The outlined approach will work but has a significant disadvantage:

High-level business logic classes, the callers of the GetCustomer() overloads must become aware of much detail. Specifically, callers would need to become aware of two points:

1.) Which GetCustomer() method to call—Before, there was only one method, and now there are two.

2.) What the different customer identifiers are—OrgId, CustomerId, CustomerNumber. The CustomerIdentifier class abstraced away this detail but not anymore. And here, we may run into trouble in the future: Now CustomerId is a Guid, but if at some point it became a string, we would need to change the signature and all the invocations of the GetCustomer() overload using CustomerId. That could be a task involving changes to many files. 

The Better, Elegant Solution:

smart adapter

The client does not need to know how to make the call (by CustomerId or CustomerNumber). The adapter internally makes this decision.

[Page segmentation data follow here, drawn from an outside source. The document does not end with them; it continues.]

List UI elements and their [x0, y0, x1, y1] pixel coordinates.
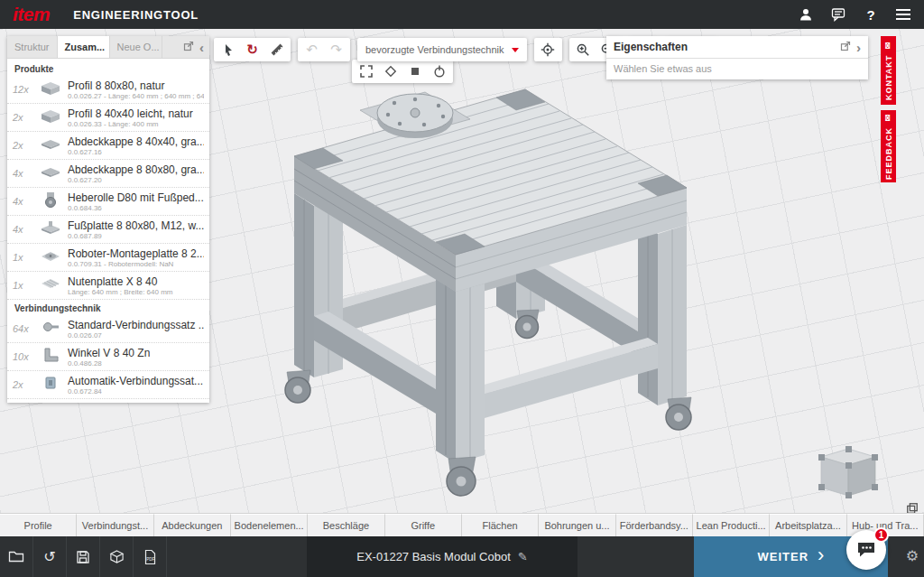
part-thumbnail-icon	[40, 275, 63, 296]
center-target-icon[interactable]	[536, 39, 560, 60]
rotate-view-icon[interactable]: ↻	[240, 39, 264, 60]
menu-icon[interactable]	[895, 6, 911, 23]
feedback-tab[interactable]: FEEDBACK ✉	[881, 110, 896, 182]
part-qty: 64x	[13, 323, 35, 334]
part-row-nutenplatte[interactable]: 1x Nutenplatte X 8 40Länge: 640 mm ; Bre…	[7, 272, 209, 300]
part-row-standard-verbindung[interactable]: 64x Standard-Verbindungssatz ...0.0.026.…	[7, 315, 209, 343]
part-name: Profil 8 40x40 leicht, natur	[68, 107, 193, 120]
parts-panel-tabs: Struktur Zusam... Neue O... ‹	[7, 36, 209, 59]
tab-bohrungen[interactable]: Bohrungen u...	[539, 514, 615, 536]
package-export-icon[interactable]	[100, 536, 134, 577]
parts-panel: Struktur Zusam... Neue O... ‹ Produkte 1…	[7, 36, 209, 403]
part-row-abdeckkappe-40[interactable]: 2x Abdeckkappe 8 40x40, gra...0.0.627.16	[7, 132, 209, 160]
part-row-heberolle[interactable]: 4x Heberolle D80 mit Fußped...0.0.684.36	[7, 188, 209, 216]
part-qty: 1x	[13, 252, 35, 263]
app-header: item ENGINEERINGTOOL ?	[0, 0, 924, 29]
undo-icon[interactable]: ↶	[300, 39, 324, 60]
chat-widget-button[interactable]: 1	[846, 530, 886, 570]
square-select-icon[interactable]	[402, 60, 427, 82]
popout-panel-icon[interactable]	[183, 39, 194, 55]
part-qty: 2x	[13, 140, 35, 151]
part-row-abdeckkappe-80[interactable]: 4x Abdeckkappe 8 80x80, gra...0.0.627.20	[7, 160, 209, 188]
part-qty: 2x	[13, 112, 35, 123]
part-qty: 12x	[13, 84, 35, 95]
kontakt-tab[interactable]: KONTAKT ✉	[881, 36, 896, 105]
part-row-fussplatte[interactable]: 4x Fußplatte 8 80x80, M12, w...0.0.687.8…	[7, 216, 209, 244]
tab-neue-objekte[interactable]: Neue O...	[110, 36, 162, 58]
collapse-panel-icon[interactable]: ‹	[199, 41, 204, 54]
part-qty: 2x	[13, 379, 35, 390]
part-row-automatik-verbindung[interactable]: 2x Automatik-Verbindungssat...0.0.672.84	[7, 371, 209, 399]
measure-icon[interactable]	[264, 39, 289, 60]
tab-profile[interactable]: Profile	[0, 514, 77, 536]
tab-arbeitsplatz[interactable]: Arbeitsplatza...	[770, 514, 846, 536]
part-detail: 0.0.684.36	[68, 204, 204, 212]
diamond-select-icon[interactable]	[378, 60, 402, 82]
tab-zusammenstellung[interactable]: Zusam...	[58, 36, 110, 58]
power-icon[interactable]	[427, 60, 451, 82]
part-detail: 0.0.627.20	[68, 176, 204, 184]
part-thumbnail-icon	[40, 163, 63, 184]
tab-flaechen[interactable]: Flächen	[462, 514, 539, 536]
orientation-cube[interactable]	[818, 446, 878, 498]
part-detail: 0.0.026.27 - Länge: 640 mm ; 640 mm ; 64…	[68, 92, 204, 100]
part-detail: 0.0.709.31 - Robotermodell: NaN	[68, 260, 204, 268]
tab-struktur[interactable]: Struktur	[7, 36, 58, 58]
user-icon[interactable]	[798, 6, 814, 23]
part-row-profil-40x40[interactable]: 2x Profil 8 40x40 leicht, natur0.0.026.3…	[7, 104, 209, 132]
item-logo: item	[13, 4, 50, 25]
part-row-montageplatte[interactable]: 1x Roboter-Montageplatte 8 2...0.0.709.3…	[7, 244, 209, 272]
part-row-profil-80x80[interactable]: 12x Profil 8 80x80, natur0.0.026.27 - Lä…	[7, 76, 209, 104]
part-name: Nutenplatte X 8 40	[68, 275, 173, 288]
part-detail: 0.0.026.33 - Länge: 400 mm	[68, 120, 193, 128]
project-name-box: EX-01227 Basis Modul Cobot ✎	[307, 536, 578, 577]
part-thumbnail-icon	[40, 79, 63, 100]
tab-verbindungstechnik[interactable]: Verbindungst...	[77, 514, 153, 536]
part-detail: 0.0.672.84	[68, 387, 203, 396]
3d-model-table[interactable]	[285, 89, 691, 496]
kontakt-label: KONTAKT	[884, 55, 893, 100]
envelope-icon: ✉	[883, 41, 893, 50]
weiter-chevron-icon: ›	[818, 545, 824, 565]
footer-settings-icon[interactable]: ⚙	[906, 547, 919, 564]
part-name: Heberolle D80 mit Fußped...	[68, 191, 204, 204]
pdf-export-icon[interactable]: PDF	[134, 536, 167, 577]
fit-view-icon[interactable]	[354, 60, 378, 82]
popout-properties-icon[interactable]	[840, 39, 851, 55]
open-project-icon[interactable]	[0, 536, 33, 577]
chat-notification-badge: 1	[873, 527, 889, 543]
part-thumbnail-icon	[40, 107, 63, 128]
tab-foerderbandsysteme[interactable]: Förderbandsy...	[616, 514, 693, 536]
pdf-label: PDF	[146, 557, 154, 562]
chat-language-icon[interactable]	[830, 6, 846, 23]
connector-dropdown[interactable]: bevorzugte Verbindungstechnik	[357, 38, 527, 61]
part-name: Roboter-Montageplatte 8 2...	[68, 247, 204, 260]
dropdown-caret-icon	[512, 48, 519, 52]
part-qty: 4x	[13, 168, 35, 179]
help-icon[interactable]: ?	[863, 6, 879, 23]
properties-title: Eigenschaften	[614, 41, 688, 53]
part-detail: 0.0.026.07	[68, 331, 204, 340]
expand-properties-icon[interactable]: ›	[856, 41, 861, 54]
part-name: Automatik-Verbindungssat...	[68, 375, 203, 387]
category-tab-bar: Profile Verbindungst... Abdeckungen Bode…	[0, 513, 924, 536]
redo-icon[interactable]: ↷	[324, 39, 348, 60]
save-icon[interactable]	[67, 536, 100, 577]
edit-project-name-icon[interactable]: ✎	[518, 550, 528, 563]
tab-abdeckungen[interactable]: Abdeckungen	[154, 514, 231, 536]
section-title-verbindungstechnik: Verbindungstechnik	[7, 300, 209, 315]
tab-bodenelemente[interactable]: Bodenelemen...	[231, 514, 308, 536]
part-name: Profil 8 80x80, natur	[68, 79, 204, 92]
tab-lean-production[interactable]: Lean Producti...	[693, 514, 770, 536]
tab-griffe[interactable]: Griffe	[385, 514, 462, 536]
part-row-winkel[interactable]: 10x Winkel V 8 40 Zn0.0.486.28	[7, 343, 209, 371]
part-qty: 1x	[13, 280, 35, 291]
reset-history-icon[interactable]: ↺	[33, 536, 67, 577]
tab-beschlaege[interactable]: Beschläge	[308, 514, 384, 536]
part-thumbnail-icon	[40, 135, 63, 156]
zoom-in-icon[interactable]	[571, 39, 596, 60]
part-thumbnail-icon	[40, 191, 63, 212]
part-thumbnail-icon	[40, 374, 63, 396]
feedback-label: FEEDBACK	[884, 127, 893, 180]
select-cursor-icon[interactable]	[216, 39, 240, 60]
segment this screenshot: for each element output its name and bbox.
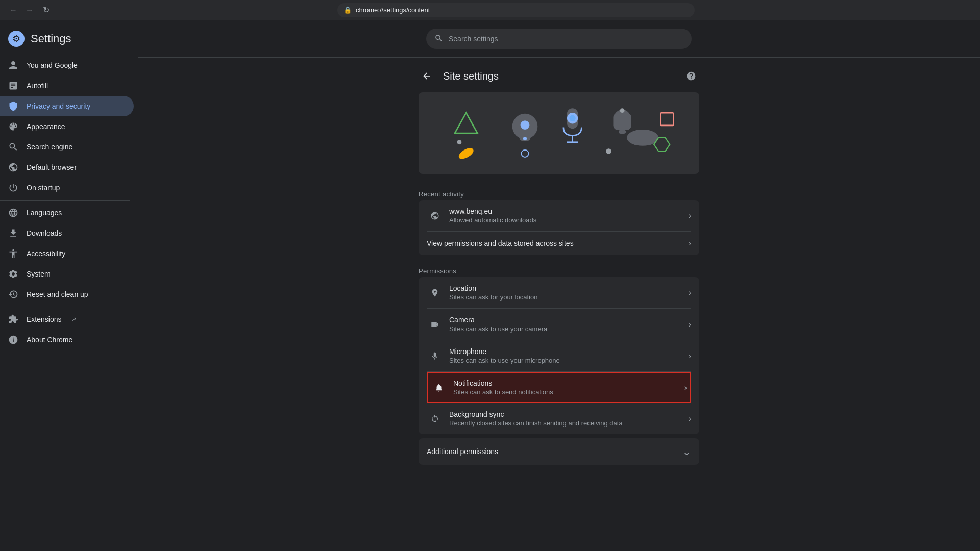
sidebar-label-about-chrome: About Chrome [27, 336, 72, 344]
permissions-label: Permissions [419, 263, 699, 277]
camera-icon [427, 320, 443, 329]
languages-icon [8, 208, 18, 218]
svg-point-2 [457, 146, 475, 161]
expand-icon: ⌄ [682, 445, 691, 458]
sidebar-item-privacy-security[interactable]: Privacy and security [0, 96, 134, 116]
address-bar[interactable]: 🔒 chrome://settings/content [337, 3, 695, 17]
shield-icon [8, 101, 18, 111]
site-settings-title: Site settings [443, 70, 499, 82]
notifications-text: Notifications Sites can ask to send noti… [453, 379, 680, 396]
microphone-chevron: › [689, 352, 691, 361]
sidebar-item-search-engine[interactable]: Search engine [0, 137, 134, 157]
search-icon [434, 34, 444, 44]
svg-point-1 [457, 140, 461, 144]
sidebar-item-system[interactable]: System [0, 264, 134, 284]
content-area: Site settings [138, 58, 980, 481]
microphone-icon [427, 352, 443, 361]
permissions-card: Location Sites can ask for your location… [419, 277, 699, 434]
sidebar-header: ⚙ Settings [0, 27, 138, 55]
main-content: Search settings Site settings [138, 20, 980, 551]
sidebar-label-on-startup: On startup [27, 184, 60, 192]
sidebar-item-you-and-google[interactable]: You and Google [0, 55, 134, 76]
sidebar-item-extensions[interactable]: Extensions ↗ [0, 309, 134, 330]
benq-chevron-icon: › [689, 211, 691, 220]
svg-rect-12 [613, 113, 631, 130]
sidebar-item-accessibility[interactable]: Accessibility [0, 243, 134, 264]
notifications-title: Notifications [453, 379, 680, 387]
sidebar-item-autofill[interactable]: Autofill [0, 76, 134, 96]
sidebar-item-on-startup[interactable]: On startup [0, 178, 134, 198]
illustration-banner [419, 92, 699, 174]
permission-location-row[interactable]: Location Sites can ask for your location… [427, 277, 691, 309]
additional-permissions-title: Additional permissions [427, 447, 682, 456]
sidebar-label-languages: Languages [27, 209, 62, 217]
sidebar-label-accessibility: Accessibility [27, 249, 65, 258]
forward-button[interactable]: → [22, 3, 37, 17]
permission-background-sync-row[interactable]: Background sync Recently closed sites ca… [427, 403, 691, 434]
sidebar-divider-2 [0, 307, 130, 307]
site-settings-back-button[interactable] [419, 68, 435, 84]
camera-text: Camera Sites can ask to use your camera [449, 316, 684, 333]
location-subtitle: Sites can ask for your location [449, 293, 684, 301]
svg-point-4 [521, 120, 530, 130]
permission-notifications-row[interactable]: Notifications Sites can ask to send noti… [427, 372, 691, 403]
svg-point-15 [627, 130, 658, 146]
sidebar-label-downloads: Downloads [27, 229, 62, 237]
system-icon [8, 269, 18, 279]
recent-activity-card: www.benq.eu Allowed automatic downloads … [419, 200, 699, 255]
sidebar-label-appearance: Appearance [27, 122, 65, 131]
additional-permissions-card: Additional permissions ⌄ [419, 438, 699, 465]
location-text: Location Sites can ask for your location [449, 284, 684, 301]
extensions-icon [8, 314, 18, 324]
default-browser-icon [8, 162, 18, 172]
autofill-icon [8, 81, 18, 91]
sidebar-label-default-browser: Default browser [27, 163, 77, 171]
svg-marker-0 [455, 113, 477, 133]
recent-activity-label: Recent activity [419, 186, 699, 200]
sidebar-title: Settings [31, 32, 71, 45]
sidebar-item-default-browser[interactable]: Default browser [0, 157, 134, 178]
svg-point-14 [620, 108, 625, 113]
sidebar-label-search-engine: Search engine [27, 143, 72, 151]
sidebar-item-reset-cleanup[interactable]: Reset and clean up [0, 284, 134, 305]
sidebar-label-privacy-security: Privacy and security [27, 102, 90, 110]
person-icon [8, 60, 18, 70]
view-permissions-row[interactable]: View permissions and data stored across … [427, 232, 691, 255]
sidebar-item-appearance[interactable]: Appearance [0, 116, 134, 137]
accessibility-icon [8, 248, 18, 259]
sidebar-divider [0, 200, 130, 201]
view-permissions-label: View permissions and data stored across … [427, 239, 684, 247]
reset-cleanup-icon [8, 289, 18, 299]
sidebar-item-downloads[interactable]: Downloads [0, 223, 134, 243]
settings-logo: ⚙ [8, 31, 24, 47]
location-title: Location [449, 284, 684, 292]
sidebar-item-languages[interactable]: Languages [0, 203, 134, 223]
benq-site-icon [427, 211, 443, 220]
benq-site-description: Allowed automatic downloads [449, 216, 684, 224]
additional-permissions-row[interactable]: Additional permissions ⌄ [427, 438, 691, 465]
url-text: chrome://settings/content [356, 6, 430, 14]
permission-camera-row[interactable]: Camera Sites can ask to use your camera … [427, 309, 691, 340]
view-permissions-text: View permissions and data stored across … [427, 239, 684, 247]
help-button[interactable] [683, 68, 699, 84]
sidebar-item-about-chrome[interactable]: About Chrome [0, 330, 134, 350]
search-bar[interactable]: Search settings [426, 29, 692, 49]
background-sync-icon [427, 414, 443, 423]
microphone-subtitle: Sites can ask to use your microphone [449, 357, 684, 364]
notifications-chevron: › [684, 383, 687, 392]
sidebar-label-extensions: Extensions [27, 315, 61, 323]
background-sync-subtitle: Recently closed sites can finish sending… [449, 419, 684, 427]
svg-rect-18 [661, 113, 674, 126]
background-sync-chevron: › [689, 414, 691, 423]
reload-button[interactable]: ↻ [39, 3, 53, 17]
recent-item-benq[interactable]: www.benq.eu Allowed automatic downloads … [427, 200, 691, 232]
search-placeholder: Search settings [449, 35, 498, 43]
back-button[interactable]: ← [6, 3, 20, 17]
notifications-icon [431, 383, 447, 392]
background-sync-title: Background sync [449, 410, 684, 418]
site-settings-header: Site settings [419, 58, 699, 92]
sidebar-label-reset-cleanup: Reset and clean up [27, 290, 88, 298]
permission-microphone-row[interactable]: Microphone Sites can ask to use your mic… [427, 340, 691, 372]
browser-chrome-bar: ← → ↻ 🔒 chrome://settings/content [0, 0, 980, 20]
location-chevron: › [689, 288, 691, 297]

Let’s keep ICustomerSource the same as we had at the beginning:

  public interface ICustomerSource
  {
     Task<Customer> GetCustomer(CustomerIdentifier id);
  } 

Inside CustomerIdentifier we will have either CustomerId or CustomerNumber. These identifiers are mutually exclusive.

That implies we could find out which of OrgId/CustomerId or OrgId/CustomeNumber combination callers passed into XyzCustomerSource.GetCustomer(). Accordingly, logic inside GetCustomer() decides how to retrieve a Customer from the XYZ API:

  public class XyzCustomerSource : ICustomerSource
  {
     // ... 

     public async Task<Customer> GetCustomer(CustomerIdentifier id)
     {
        if (HasCustomerId(id))
           return await GetByCustomerId(id);

        return await GetByCustomerNumber(id);
     }
  }

where

  private bool HasCustomerId(CustomerIdentifier id)
  {
     return id.CustomerId.HasValue;
  } 

and 

  private async Task<Customer> GetByCustomerId(CustomerIdentifier id)
  {
     // Code to get a customer from the XYZ CRM REST API by OrgId and CustomerId. 
  }

  private async Task<Customer> GetByCustomerNumber(CustomerIdentifier id)
  {
     // Code to get a customer from the XYZ CRM REST API by OrgId and CustomerNumber. 
  }

This design has a couple of advantages:

1.) Avoidance of Feature Envy—XyzCustomerSource is the correct place to encapsulate the logic about which call to make to the XYZ CRM API given the available information. Why should the caller know this? It seems too much inappropriate detail for a high-level caller to have to know. XyzCustomerSource is a better place for this information. 

2.) High-level callers can remain ignorant about which details—The smarts now live in the XyzCustomerSource adapter. How cool is this? Callers invoke XyzCustomerSource.GetCustomer() with a bunch of customer identifiers, and this adapter all by itself works out which call to make. Now we have a reusable class! In both systems, System 1 and System 2, we can make identical calls—the only difference is that the CustomerIdentifier parameter will contain different data.  

Whenever you pull off this degree of reusability with classes, you have done well, and it’s time to feel a little bit chuffed with your efforts. I know I do whenever I manage it.